**The records:**
Content starts
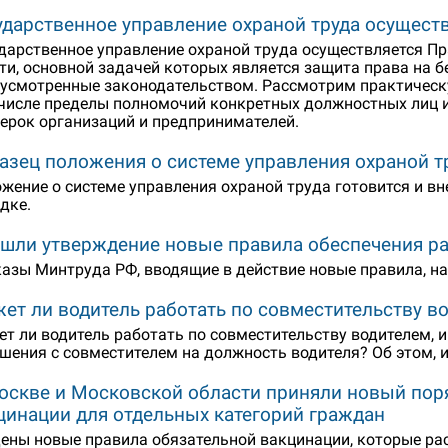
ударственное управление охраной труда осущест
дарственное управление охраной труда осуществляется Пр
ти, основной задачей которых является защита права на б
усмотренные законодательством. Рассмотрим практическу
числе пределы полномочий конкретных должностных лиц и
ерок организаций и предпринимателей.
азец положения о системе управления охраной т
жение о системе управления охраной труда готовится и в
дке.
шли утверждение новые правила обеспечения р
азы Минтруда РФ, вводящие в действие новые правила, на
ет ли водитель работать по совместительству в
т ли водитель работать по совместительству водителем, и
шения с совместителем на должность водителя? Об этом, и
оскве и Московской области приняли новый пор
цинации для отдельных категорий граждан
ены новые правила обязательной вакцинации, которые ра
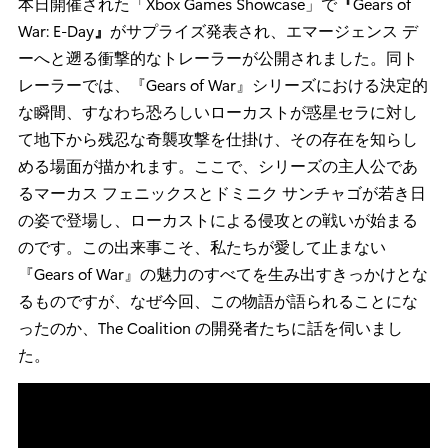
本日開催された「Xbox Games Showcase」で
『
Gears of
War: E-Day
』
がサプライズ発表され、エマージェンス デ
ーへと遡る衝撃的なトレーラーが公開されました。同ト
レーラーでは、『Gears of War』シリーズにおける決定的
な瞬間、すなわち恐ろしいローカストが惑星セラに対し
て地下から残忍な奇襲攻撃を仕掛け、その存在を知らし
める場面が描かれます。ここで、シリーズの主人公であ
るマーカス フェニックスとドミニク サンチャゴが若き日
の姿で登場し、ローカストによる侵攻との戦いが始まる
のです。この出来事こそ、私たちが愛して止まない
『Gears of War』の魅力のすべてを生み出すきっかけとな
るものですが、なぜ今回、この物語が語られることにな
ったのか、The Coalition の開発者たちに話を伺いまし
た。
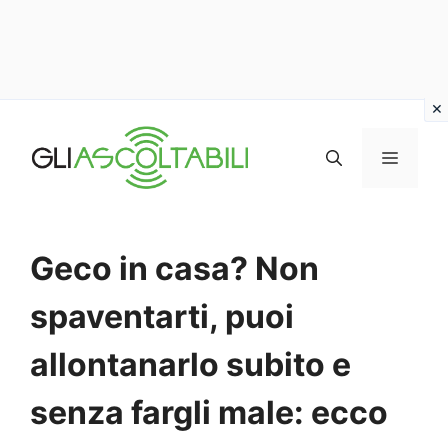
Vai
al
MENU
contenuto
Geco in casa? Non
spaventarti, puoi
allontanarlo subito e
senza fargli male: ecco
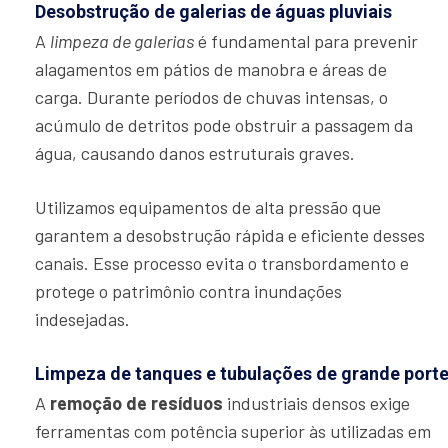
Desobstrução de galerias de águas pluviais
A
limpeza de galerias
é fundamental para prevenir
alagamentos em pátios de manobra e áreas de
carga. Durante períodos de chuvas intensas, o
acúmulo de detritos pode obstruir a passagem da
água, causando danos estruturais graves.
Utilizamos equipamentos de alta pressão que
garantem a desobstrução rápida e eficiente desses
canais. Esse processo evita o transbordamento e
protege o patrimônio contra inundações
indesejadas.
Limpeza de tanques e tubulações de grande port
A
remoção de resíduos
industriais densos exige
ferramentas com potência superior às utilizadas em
Content ends
Content starts
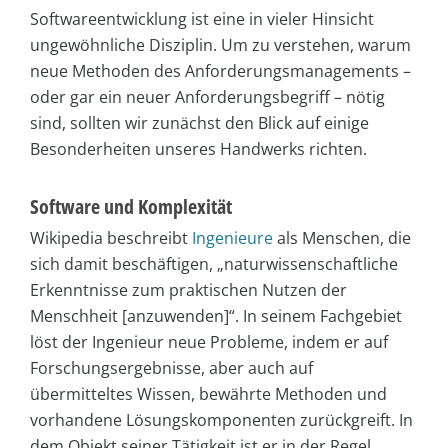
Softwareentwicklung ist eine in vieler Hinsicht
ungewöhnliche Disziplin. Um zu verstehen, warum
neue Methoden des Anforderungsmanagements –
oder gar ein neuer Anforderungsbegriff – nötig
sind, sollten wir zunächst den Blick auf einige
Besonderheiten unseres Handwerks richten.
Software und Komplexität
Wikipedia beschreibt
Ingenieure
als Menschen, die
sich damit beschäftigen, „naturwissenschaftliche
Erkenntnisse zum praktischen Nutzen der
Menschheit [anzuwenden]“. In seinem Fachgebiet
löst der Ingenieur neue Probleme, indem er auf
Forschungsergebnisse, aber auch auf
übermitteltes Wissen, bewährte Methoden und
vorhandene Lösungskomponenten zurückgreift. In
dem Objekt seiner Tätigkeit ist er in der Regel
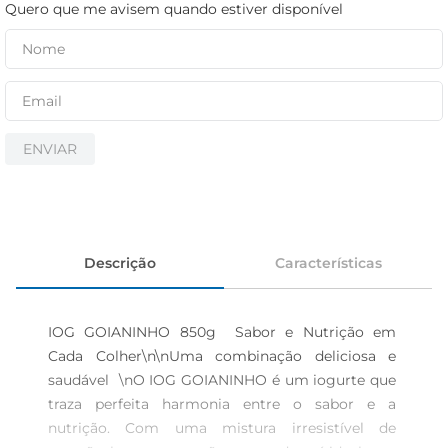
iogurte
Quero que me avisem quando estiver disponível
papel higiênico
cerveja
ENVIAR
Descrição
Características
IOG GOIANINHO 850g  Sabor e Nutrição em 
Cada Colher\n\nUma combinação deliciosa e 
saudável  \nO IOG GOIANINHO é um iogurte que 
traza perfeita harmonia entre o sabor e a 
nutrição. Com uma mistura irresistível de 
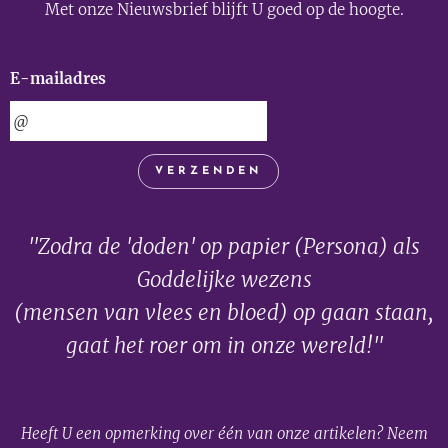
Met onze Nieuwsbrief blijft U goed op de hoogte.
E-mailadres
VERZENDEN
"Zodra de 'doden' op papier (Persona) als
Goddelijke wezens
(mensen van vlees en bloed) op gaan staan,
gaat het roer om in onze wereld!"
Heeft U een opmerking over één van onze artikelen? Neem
Content ends
**Problem to solve:** Repeat word for word the lines above that run from the line containing "(mensen van vlees" through the line containing "Heeft U een", both ends included, and nothing else.

**Result of the exercise:**
(mensen van vlees en bloed) op gaan staan,
gaat het roer om in onze wereld!"
Heeft U een opmerking over één van onze artikelen? Neem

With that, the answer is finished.